The analysis uncovered differences between model logic and business logic.
Experts from the business departments were now able to understand how changes in input variables affected forecasts. This transparency helped build trust—not only in the model itself, but also in the collaboration between the development team and the business unit.
As a result, the application was adopted and used regularly. Forecasts were now based on reliable data rather than intuitive expert estimates. With more accurate predictions, the client was able to respond faster and more effectively to market changes.
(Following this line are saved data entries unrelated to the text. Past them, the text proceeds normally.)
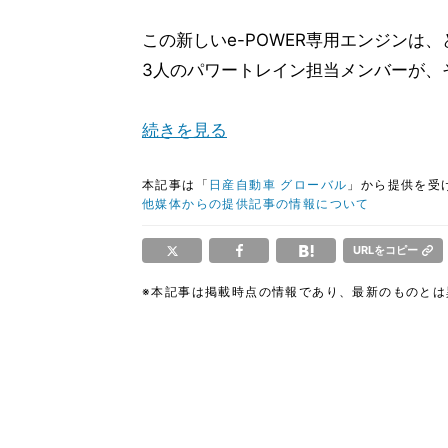
この新しいe-POWER専用エンジンは
3人のパワートレイン担当メンバーが、
続きを見る
本記事は「
日産自動車 グローバル
」から提供を受
他媒体からの提供記事の情報について
URLをコピー
※本記事は掲載時点の情報であり、最新のものと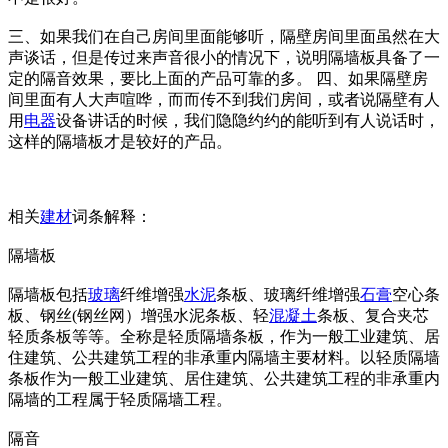
三、如果我们在自己房间里面能够听，隔壁房间里面虽然在大
声谈话，但是传过来声音很小的情况下，说明隔墙板具备了一
定的隔音效果，要比上面的产品可靠的多。 四、如果隔壁房
间里面有人大声喧哗，而而传不到我们房间，或者说隔壁有人
用
电器
设备讲话的时候，我们隐隐约约的能听到有人说话时，
这样的隔墙板才是较好的产品。
相关
建材
词条解释：
隔墙板
隔墙板包括
玻璃
纤维增强
水泥
条板、玻璃纤维增强
石膏
空心条
板、钢丝(钢丝网）增强水泥条板、轻
混凝土
条板、复合夹芯
轻质条板等等。全称是轻质隔墙条板，作为一般工业建筑、居
住建筑、公共建筑工程的非承重内隔墙主要材料。以轻质隔墙
条板作为一般工业建筑、居住建筑、公共建筑工程的非承重内
隔墙的工程属于轻质隔墙工程。
隔音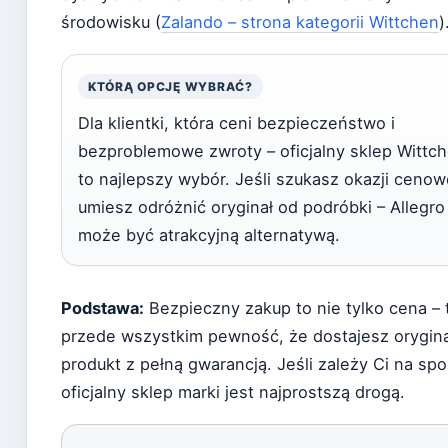
środowisku (
Zalando – strona kategorii Wittchen
)
KTÓRĄ OPCJĘ WYBRAĆ?
Dla klientki, która ceni bezpieczeństwo i
bezproblemowe zwroty – oficjalny sklep Wittc
to najlepszy wybór. Jeśli szukasz okazji cenowe
umiesz odróżnić oryginał od podróbki – Allegro
może być atrakcyjną alternatywą.
Podstawa:
Bezpieczny zakup to nie tylko cena – 
przede wszystkim pewność, że dostajesz orygin
produkt z pełną gwarancją. Jeśli zależy Ci na spo
oficjalny sklep marki jest najprostszą drogą.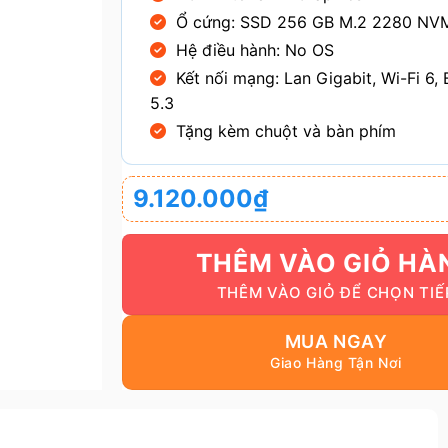
Ổ cứng: SSD 256 GB M.2 2280 NVM
Hệ điều hành: No OS
Kết nối mạng: Lan Gigabit, Wi-Fi 6, 
5.3
Tặng kèm chuột và bàn phím
9.120.000
₫
THÊM VÀO GIỎ HÀ
MUA NGAY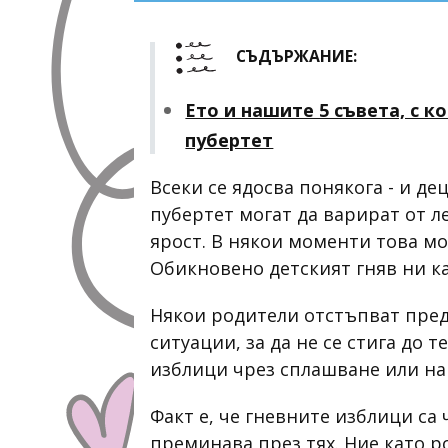
СЪДЪРЖАНИЕ:
Ето и нашите 5 съвета, с 
пубертет
Всеки се ядосва понякога - и де
пубертет могат да варират от л
ярост. В някои моменти това м
Обикновено детският гняв ни ка
Някои родители отстъпват пред
ситуации, за да не се стига до 
изблици чрез сплашване или на
Факт е, че гневните изблици са 
преминава през тях. Ние като р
AI delivers business value only when its decisions align with business logic and are understood by the relevant stakeholders.
Explainable AI makes this alignment visible by showing how model decisions are generated, making it a key driver of trust, adoption, and sustainable impact.
Key Takeaways on Explainable AI
Explainable AI is not a “nice-to-have”it is a critical success factor for AI in practice. Explainability builds trust, increases adoption, and helps organizations manage technical and operational risks.
Anyone investing in AI should consider XAI from the start to ensure that technical excellence translates into real business impact.